Duplicity is a band-width efficient backup utility capable of providing encrypted, digitally signed, versioned, remote backups in a space efficient manner.

Duplicity creates an initial archive that is a full backup. All subsequent backups are incremental and only save the difference between the latest (full or incremental) backup. A full backup and corresponding series of incremental backups can be recovered to any point in time covered by the incremental backups. If an incremental backup is missing from the backup chain then any subsequent incremental backup file cannot be recovered.

Duplicity is released under the terms of the GNU General Public License (GPL), and as such is free software.

Prerequisites

If you’re using a major Linux distribution, you should be able to find a pre-compiled package in the repositories.
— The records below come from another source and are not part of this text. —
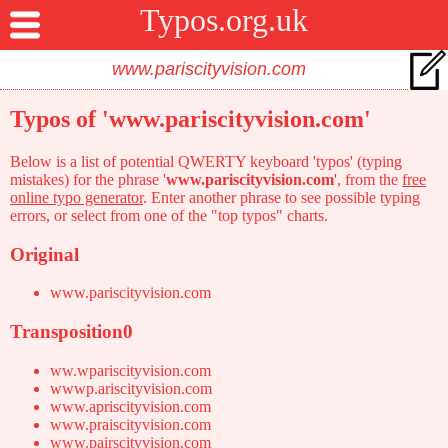
Typos.org.uk
Typos of 'www.pariscityvision.com'
Below is a list of potential QWERTY keyboard 'typos' (typing
mistakes) for the phrase '
www.pariscityvision.com
', from the
free
online typo generator
. Enter another phrase to see possible typing
errors, or select from one of the "top typos" charts.
Original
www.pariscityvision.com
Transposition0
ww.wpariscityvision.com
wwwp.ariscityvision.com
www.apriscityvision.com
www.praiscityvision.com
www.pairscityvision.com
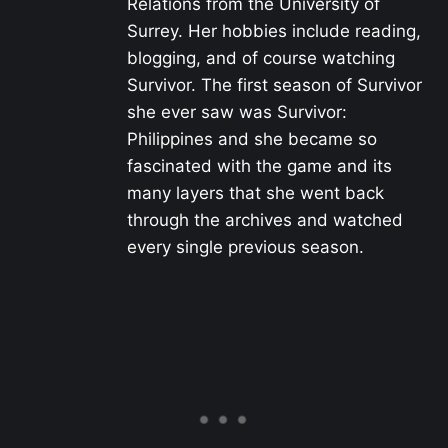
Relations from the University of
Surrey. Her hobbies include reading,
blogging, and of course watching
Survivor. The first season of Survivor
she ever saw was Survivor:
Philippines and she became so
fascinated with the game and its
many layers that she went back
through the archives and watched
every single previous season.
If not, then a tar file is available at Duplicity.

sudo apt-get update
sudo apt-get install duplicity

Because we are going to authenticate against Keystone, it is also necessary to install python-keystoneclient.

sudo apt-get install python-keystoneclient

or

pip install python-keystoneclient

If you intend to create encrypted backups you will also require a GPG key. The gpg --gen-key command line tool can create a local one for you, see (GnuPG) for more information on this.

Duplicity requires certain environment variables to be set. One option would be to source a simple bash script like this. The data for these variables can be obtained from your OpenStack RC file.

#!/bin/bash

# Swift credentials for Duplicity
export SWIFT_USERNAME="somebody@example.org.nz"
export SWIFT_TENANTNAME="mycloudtenant"
export SWIFT_AUTHURL="https://api.nz-por-1.catalystcloud.io:5000/"
export SWIFT_AUTHVERSION="3"
export SWIFT_USER_DOMAIN_NAME="default"
export SWIFT_PROJECT_DOMAIN_NAME="default"

# With Keystone you pass the keystone password.
echo "Please enter your OpenStack Password: "
read -sr PASSWORD_INPUT
export SWIFT_PASSWORD=$PASSWORD_INPUT

In order to source this file, run the following from the command line

source <filename.sh>

This will need be done before each Duplicity run if the variables are not already set.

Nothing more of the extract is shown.